Provide the number of lines of the records that include "Cărtureşti", with no other content.

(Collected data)
*** Begin section ***
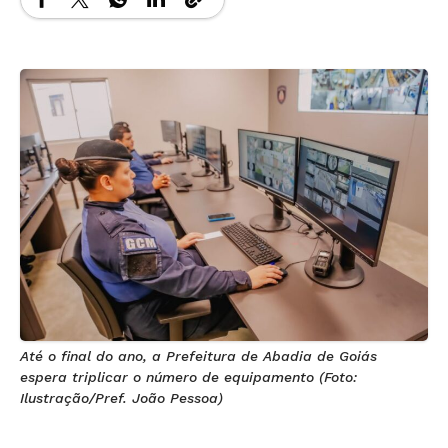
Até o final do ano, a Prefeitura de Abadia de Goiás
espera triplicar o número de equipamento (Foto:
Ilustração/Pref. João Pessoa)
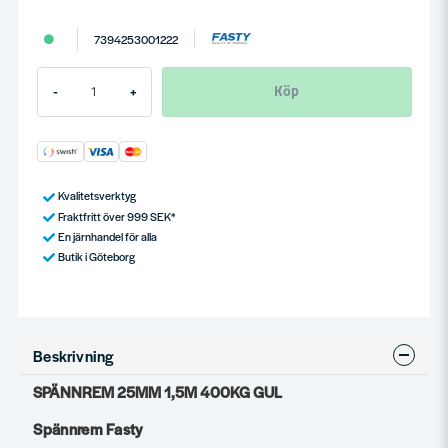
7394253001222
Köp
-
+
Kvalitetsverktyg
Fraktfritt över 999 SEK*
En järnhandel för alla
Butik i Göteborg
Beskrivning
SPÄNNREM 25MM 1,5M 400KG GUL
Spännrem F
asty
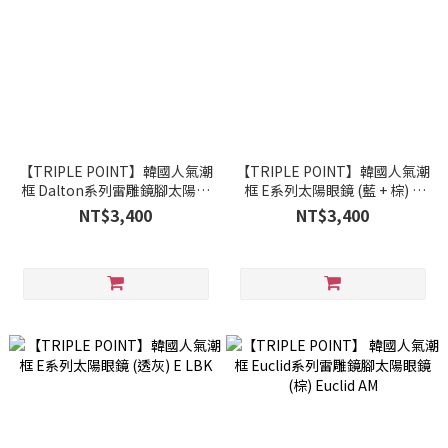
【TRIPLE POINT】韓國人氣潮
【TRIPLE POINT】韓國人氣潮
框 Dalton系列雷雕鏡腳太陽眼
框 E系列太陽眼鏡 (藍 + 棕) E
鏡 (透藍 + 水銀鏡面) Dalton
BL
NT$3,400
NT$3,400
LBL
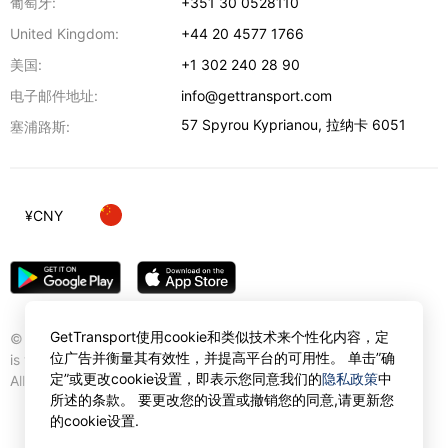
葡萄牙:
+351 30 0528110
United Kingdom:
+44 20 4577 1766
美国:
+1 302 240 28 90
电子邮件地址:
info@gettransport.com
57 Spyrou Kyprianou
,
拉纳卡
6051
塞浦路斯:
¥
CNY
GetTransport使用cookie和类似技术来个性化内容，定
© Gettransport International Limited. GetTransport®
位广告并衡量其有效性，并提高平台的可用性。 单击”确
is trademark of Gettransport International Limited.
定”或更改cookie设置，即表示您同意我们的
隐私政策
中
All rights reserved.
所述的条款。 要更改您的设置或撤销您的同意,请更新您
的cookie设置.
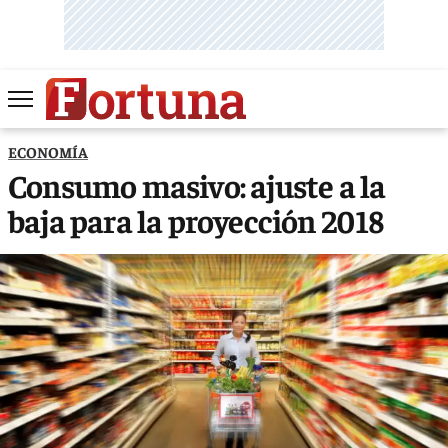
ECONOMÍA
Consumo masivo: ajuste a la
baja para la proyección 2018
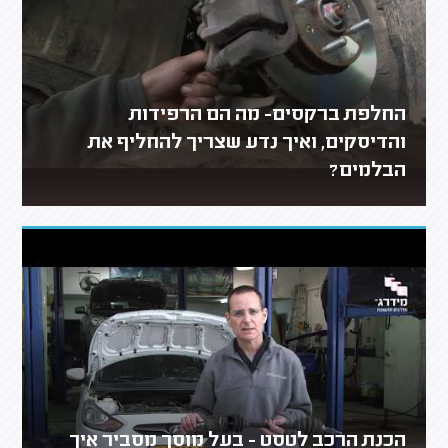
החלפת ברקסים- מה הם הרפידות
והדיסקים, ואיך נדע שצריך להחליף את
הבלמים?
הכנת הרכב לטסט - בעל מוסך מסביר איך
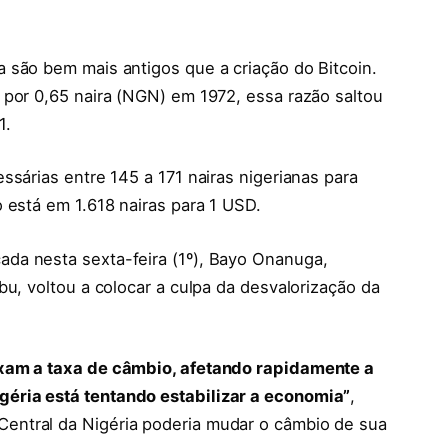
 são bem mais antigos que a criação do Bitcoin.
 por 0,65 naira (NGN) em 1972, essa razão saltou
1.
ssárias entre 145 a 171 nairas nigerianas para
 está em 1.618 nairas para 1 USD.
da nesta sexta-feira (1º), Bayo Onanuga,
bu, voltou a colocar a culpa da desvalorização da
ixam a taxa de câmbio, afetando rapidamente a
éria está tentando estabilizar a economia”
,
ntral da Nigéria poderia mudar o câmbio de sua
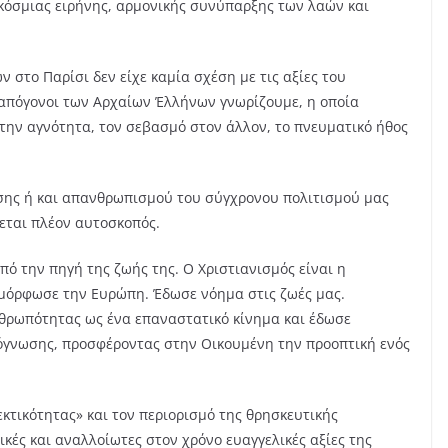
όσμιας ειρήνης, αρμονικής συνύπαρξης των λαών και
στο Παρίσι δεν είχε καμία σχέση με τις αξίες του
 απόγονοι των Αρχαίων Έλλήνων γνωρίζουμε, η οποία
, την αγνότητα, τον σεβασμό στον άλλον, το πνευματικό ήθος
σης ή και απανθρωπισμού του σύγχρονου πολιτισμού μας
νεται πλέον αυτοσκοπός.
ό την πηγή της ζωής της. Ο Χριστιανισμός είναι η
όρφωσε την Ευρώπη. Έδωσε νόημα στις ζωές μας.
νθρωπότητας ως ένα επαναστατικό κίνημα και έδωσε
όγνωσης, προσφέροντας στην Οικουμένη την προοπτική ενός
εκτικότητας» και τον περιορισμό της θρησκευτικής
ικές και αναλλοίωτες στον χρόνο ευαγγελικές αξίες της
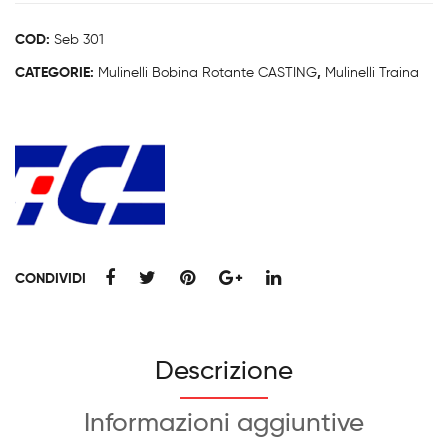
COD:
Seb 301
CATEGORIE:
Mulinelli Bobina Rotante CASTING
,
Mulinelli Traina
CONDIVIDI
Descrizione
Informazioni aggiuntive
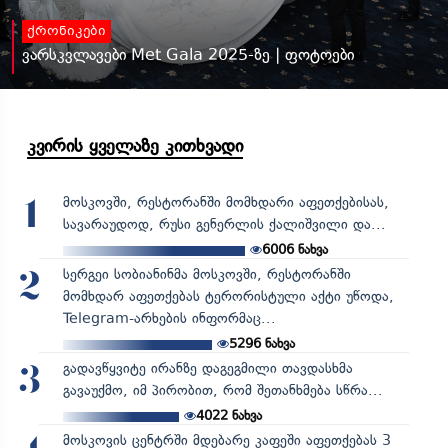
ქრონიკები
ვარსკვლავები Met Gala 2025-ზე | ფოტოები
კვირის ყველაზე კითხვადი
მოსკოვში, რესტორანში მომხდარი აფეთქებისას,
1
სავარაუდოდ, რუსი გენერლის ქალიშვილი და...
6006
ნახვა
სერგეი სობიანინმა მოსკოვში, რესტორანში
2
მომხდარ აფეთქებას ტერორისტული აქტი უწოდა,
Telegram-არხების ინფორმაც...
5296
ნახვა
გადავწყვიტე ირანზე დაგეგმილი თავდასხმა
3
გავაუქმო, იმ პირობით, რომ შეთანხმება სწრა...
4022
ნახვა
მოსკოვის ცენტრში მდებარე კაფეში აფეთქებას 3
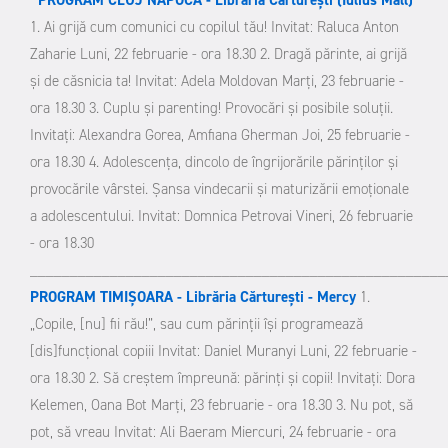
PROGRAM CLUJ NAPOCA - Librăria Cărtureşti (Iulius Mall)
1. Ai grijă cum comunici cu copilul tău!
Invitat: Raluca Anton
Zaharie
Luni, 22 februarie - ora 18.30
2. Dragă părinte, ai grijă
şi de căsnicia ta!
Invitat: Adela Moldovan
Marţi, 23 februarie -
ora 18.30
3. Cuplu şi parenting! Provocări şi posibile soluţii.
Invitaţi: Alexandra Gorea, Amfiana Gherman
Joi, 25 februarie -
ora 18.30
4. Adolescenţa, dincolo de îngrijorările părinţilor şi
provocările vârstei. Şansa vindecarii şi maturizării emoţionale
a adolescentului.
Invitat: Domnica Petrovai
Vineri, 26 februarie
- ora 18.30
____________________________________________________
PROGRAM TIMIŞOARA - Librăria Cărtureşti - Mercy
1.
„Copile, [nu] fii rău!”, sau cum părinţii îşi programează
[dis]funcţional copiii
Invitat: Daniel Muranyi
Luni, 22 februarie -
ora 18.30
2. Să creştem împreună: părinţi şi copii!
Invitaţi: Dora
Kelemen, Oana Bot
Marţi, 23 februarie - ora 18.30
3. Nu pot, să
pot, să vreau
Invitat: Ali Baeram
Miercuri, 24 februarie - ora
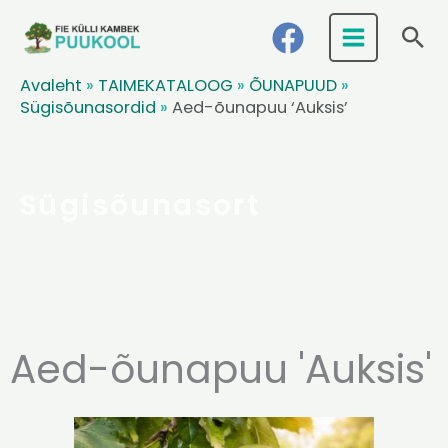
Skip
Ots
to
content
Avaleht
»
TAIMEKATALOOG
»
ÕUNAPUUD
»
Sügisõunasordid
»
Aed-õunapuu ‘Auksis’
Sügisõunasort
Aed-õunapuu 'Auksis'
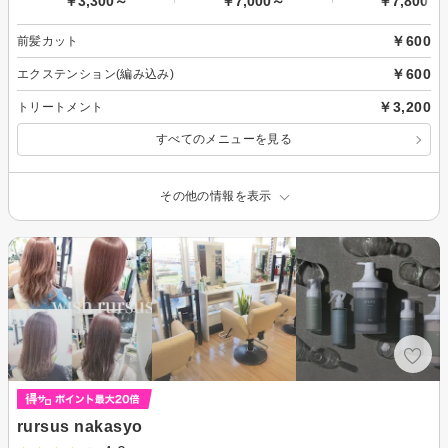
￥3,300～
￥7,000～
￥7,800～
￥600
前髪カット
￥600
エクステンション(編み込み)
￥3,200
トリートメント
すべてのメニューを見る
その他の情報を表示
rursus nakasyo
*** End section ***
Your response => 2